UniPTS: A Unified Framework for Proficient Post-Training Sparsity
Jingjing Xie, Yuxin Zhang, Mingbao Lin, Zhihang Lin, Liujuan Cao, Rongrong Ji
TL;DR
UniPTS addresses the challenge of maintaining high accuracy under Post-Training Sparsity with limited calibration data by jointly optimizing three facets: a base-decayed KL loss to transfer knowledge from a dense model, an evolutionary search for globally effective sparsity distributions with a reducing-regrowing mechanism to curb overfitting, and dynamic sparsity training to explore sparse structures stably.
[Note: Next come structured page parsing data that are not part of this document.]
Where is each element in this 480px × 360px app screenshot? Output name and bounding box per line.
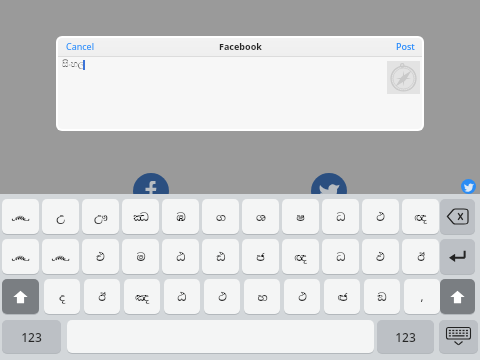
- button[interactable]: ථ: [362, 199, 399, 235]
- button[interactable]: Twitter: [461, 179, 476, 194]
- button[interactable]: හ: [244, 279, 280, 315]
- button[interactable]: ඪ: [202, 239, 239, 275]
- staticText: ග: [216, 210, 226, 224]
- staticText: ඥ: [414, 210, 427, 224]
- button[interactable]: ද: [44, 279, 80, 315]
- staticText: ශ: [256, 210, 266, 224]
- button[interactable]: Shift: [2, 279, 39, 315]
- button[interactable]: ග: [202, 199, 239, 235]
- staticText: ඨ: [177, 290, 187, 304]
- button[interactable]: ධ: [322, 199, 359, 235]
- staticText: ඣ: [133, 210, 149, 224]
- button[interactable]: ,: [404, 279, 440, 315]
- staticText: සිංහල: [62, 60, 85, 69]
- button[interactable]: ඌ: [82, 199, 119, 235]
- staticText: ඪ: [216, 250, 226, 264]
- button[interactable]: ඊ: [402, 239, 439, 275]
- staticText: ෴: [51, 250, 70, 264]
- staticText: ෂ: [296, 210, 305, 224]
- staticText: Post: [396, 40, 415, 52]
- staticText: Facebook: [219, 40, 262, 52]
- button[interactable]: Share on Facebook: [133, 173, 169, 209]
- staticText: ෴: [11, 250, 30, 264]
- button[interactable]: ෴: [2, 239, 39, 275]
- staticText: ඤ: [135, 290, 149, 304]
- staticText: ථ: [376, 210, 385, 224]
- button[interactable]: එ: [82, 239, 119, 275]
- button[interactable]: ඊ: [84, 279, 120, 315]
- button[interactable]: ථ: [204, 279, 240, 315]
- button[interactable]: ෴: [42, 239, 79, 275]
- button[interactable]: ඣ: [122, 199, 159, 235]
- button[interactable]: උ: [42, 199, 79, 235]
- button[interactable]: Space: [67, 320, 374, 354]
- staticText: ඌ: [94, 210, 108, 224]
- button[interactable]: ඵ: [362, 239, 399, 275]
- button[interactable]: Share on Twitter: [311, 173, 347, 209]
- button[interactable]: ම: [122, 239, 159, 275]
- staticText: Cancel: [66, 40, 95, 52]
- staticText: ඨ: [176, 250, 186, 264]
- staticText: ඥ: [294, 250, 307, 264]
- staticText: ධ: [336, 210, 346, 224]
- button[interactable]: Hide keyboard: [439, 320, 478, 354]
- button[interactable]: Post: [392, 38, 419, 55]
- staticText: 123: [21, 329, 42, 345]
- button[interactable]: Cancel: [62, 38, 99, 55]
- staticText: ද: [59, 290, 65, 304]
- staticText: ධ: [336, 250, 346, 264]
- button[interactable]: ඦ: [324, 279, 360, 315]
- button[interactable]: Backspace: [440, 199, 475, 235]
- staticText: ජ: [256, 250, 265, 264]
- button[interactable]: Return: [440, 239, 475, 275]
- staticText: 123: [395, 329, 416, 345]
- staticText: ,: [420, 289, 424, 304]
- button[interactable]: ජ: [242, 239, 279, 275]
- button[interactable]: ථ: [284, 279, 320, 315]
- button[interactable]: ධ: [322, 239, 359, 275]
- button[interactable]: ෂ: [282, 199, 319, 235]
- button[interactable]: ඤ: [124, 279, 160, 315]
- button[interactable]: ෴: [2, 199, 39, 235]
- staticText: ඵ: [376, 250, 385, 264]
- staticText: ඞ: [377, 290, 387, 304]
- staticText: ඊ: [98, 290, 106, 304]
- button[interactable]: ඨ: [162, 239, 199, 275]
- button[interactable]: ඞ: [364, 279, 400, 315]
- staticText: හ: [257, 290, 268, 304]
- button[interactable]: 123: [2, 320, 61, 354]
- staticText: උ: [56, 210, 65, 224]
- staticText: ෴: [11, 210, 30, 224]
- button[interactable]: 123: [377, 320, 434, 354]
- button[interactable]: ඥ: [402, 199, 439, 235]
- staticText: ථ: [298, 290, 307, 304]
- button[interactable]: ඨ: [164, 279, 200, 315]
- button[interactable]: ඥ: [282, 239, 319, 275]
- button[interactable]: ඹ: [162, 199, 199, 235]
- staticText: ථ: [218, 290, 227, 304]
- button[interactable]: Shift: [440, 279, 475, 315]
- staticText: ඹ: [176, 210, 186, 224]
- staticText: එ: [96, 250, 105, 264]
- staticText: ඦ: [337, 290, 348, 304]
- button[interactable]: ශ: [242, 199, 279, 235]
- staticText: ඊ: [417, 250, 425, 264]
- staticText: ම: [136, 250, 146, 264]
The base-decayed objective, defined by $\mathcal{L}_{DKL}$, adapts the gradient scale over training to sustain guidance from dense to sparse networks; sparsity distribution is determined via an evolutionary process that first reduces the search space to $P_e > P$, then regrows to meet the global sparsity $P$, with fitness regularized by BN statistics and input noise. Empirically, UniPTS markedly outperforms POT across datasets and architectures, notably improving ResNet-50 on ImageNet at 90% sparsity (e.g., achieving up to 68.6% top-1 accuracy versus POT’s significantly lower performance) and delivering substantial detection gains in Faster-RCNN and SSD at high sparsity. The findings highlight the value of integrating global objective alignment, robust sparsity distribution search, and dynamic sparse training to enable practical, data-efficient run-time sparsification. Overall, UniPTS offers a principled, scalable framework for proficient PTS with broad applicability to vision tasks and structured sparsity patterns.
Abstract
Post-training Sparsity (PTS) is a recently emerged avenue that chases efficient network sparsity with limited data in need. Existing PTS methods, however, undergo significant performance degradation compared with traditional methods that retrain the sparse networks via the whole dataset, especially at high sparsity ratios. In this paper, we attempt to reconcile this disparity by transposing three cardinal factors that profoundly alter the performance of conventional sparsity into the context of PTS. Our endeavors particularly comprise (1) A base-decayed sparsity objective that promotes efficient knowledge transferring from dense network to the sparse counterpart. (2) A reducing-regrowing search algorithm designed to ascertain the optimal sparsity distribution while circumventing overfitting to the small calibration set in PTS. (3) The employment of dynamic sparse training predicated on the preceding aspects, aimed at comprehensively optimizing the sparsity structure while ensuring training stability. Our proposed framework, termed UniPTS, is validated to be much superior to existing PTS methods across extensive benchmarks. As an illustration, it amplifies the performance of POT, a recently proposed recipe, from 3.9% to 68.6% when pruning ResNet-50 at 90% sparsity ratio on ImageNet. We release the code of our paper at https://github.com/xjjxmu/UniPTS.